UpdateFounded with an endowment from a wealthy 18th century cloth and fabric merchant, the Teylers Museum is the oldest museum in the Netherlands, and walking into it feels like stepping back in time by 226 years.

The museum began as the “Cabinet of Curiosities” of Pieter Teyler van der Hulst, and remains housed in his former home. Opened to the public in 1784, it is still lit only by daylight. Items are displayed in beautiful glass cases and bell jars.

Teyler was an influential merchant and academic in Haarlem, Netherlands. His society had separate groups for the study of religion, science and art, each of which had five “caretakers” in charge of that department. The museum continued to attract influential caretakers through the early 1900s and Hendrik Lorenz, a famous theoretical physicist, was the director of research from 1910 til 1928.

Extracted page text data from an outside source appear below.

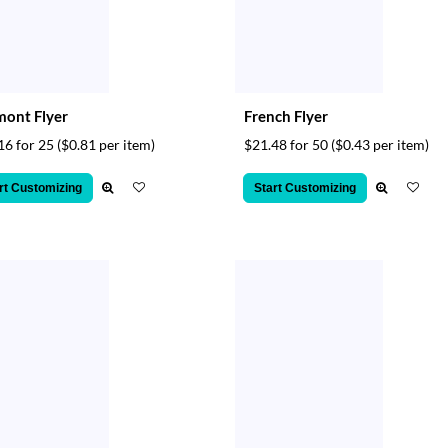
ont Flyer
French Flyer
16 for 25
($0.81 per item)
$21.48 for 50
($0.43 per item)
rt Customizing
Start Customizing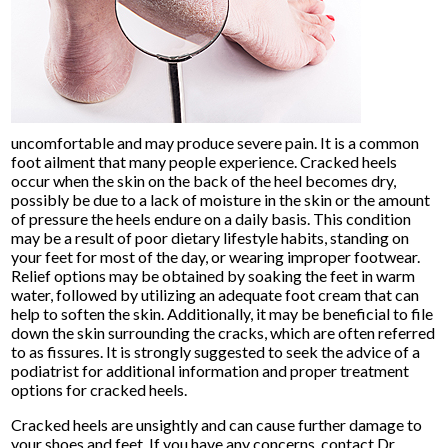
uncomfortable and may produce severe pain. It is a common
foot ailment that many people experience. Cracked heels
occur when the skin on the back of the heel becomes dry,
possibly be due to a lack of moisture in the skin or the amount
of pressure the heels endure on a daily basis. This condition
may be a result of poor dietary lifestyle habits, standing on
your feet for most of the day, or wearing improper footwear.
Relief options may be obtained by soaking the feet in warm
water, followed by utilizing an adequate foot cream that can
help to soften the skin. Additionally, it may be beneficial to file
down the skin surrounding the cracks, which are often referred
to as fissures. It is strongly suggested to seek the advice of a
podiatrist for additional information and proper treatment
options for cracked heels.
Cracked heels are unsightly and can cause further damage to
your shoes and feet. If you have any concerns, contact
Dr.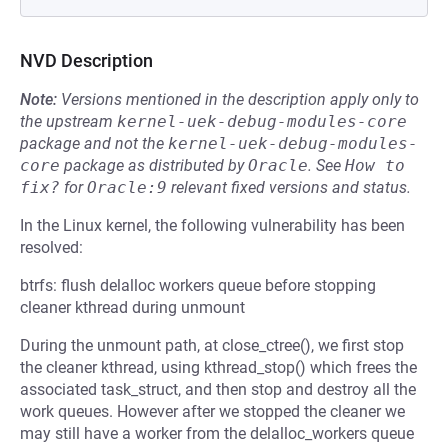
NVD Description
Note:
Versions mentioned in the description apply only to
the upstream
kernel-uek-debug-modules-core
package and not the
kernel-uek-debug-modules-
core
package as distributed by
Oracle
.
See
How to 
fix?
for
Oracle:9
relevant fixed versions and status.
In the Linux kernel, the following vulnerability has been
resolved:
btrfs: flush delalloc workers queue before stopping
cleaner kthread during unmount
During the unmount path, at close_ctree(), we first stop
the cleaner kthread, using kthread_stop() which frees the
associated task_struct, and then stop and destroy all the
work queues. However after we stopped the cleaner we
may still have a worker from the delalloc_workers queue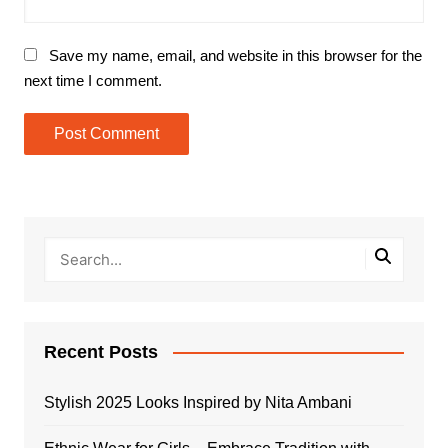
Save my name, email, and website in this browser for the
next time I comment.
Recent Posts
Stylish 2025 Looks Inspired by Nita Ambani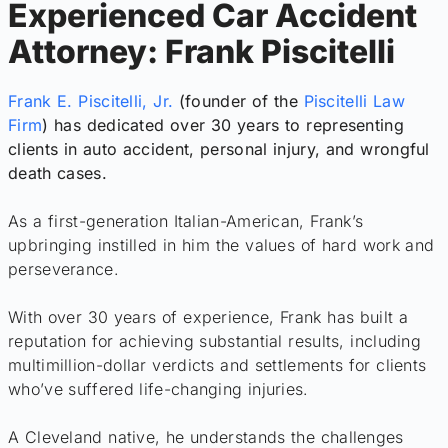
Experienced Car Accident
Attorney: Frank Piscitelli
Frank E. Piscitelli, Jr.
(founder of the
Piscitelli Law
Firm
) has dedicated over 30 years to representing
clients in auto accident, personal injury, and wrongful
death cases.
As a first-generation Italian-American, Frank’s
upbringing instilled in him the values of hard work and
perseverance.
With over 30 years of experience, Frank has built a
reputation for achieving substantial results, including
multimillion-dollar verdicts and settlements for clients
who’ve suffered life-changing injuries.
A Cleveland native, he understands the challenges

From fossils to coins, the museum boasts a broad collection of “naturalia and artificialia, fossils and telescopes, optical toys and comparative telegraph cables, automata and minerals, models and bird eggs, paintings and scientific glassware-all housed beneath lofty sculpted and glass-vaulted ceilings.” Started as a Cabinet of Curiosities, the museum today continues to delight and bring out the curiosity in its modern day visitors.

The Teylers Museum also collaborates with the Guislain Museum in Gent, Belgium, on rotating exhibitions. Currently, the Teylers Museum hosts a exhibit exploring the tension between faith and science, and the influence of Darwin.

Don’t miss the The Kaiser Panorama, “an enormous, automated stereoscopic viewer with multiple viewers and rotating slides.”

Update 2018: The Kaiser Panorama is no longer on display at the Teylers Museum.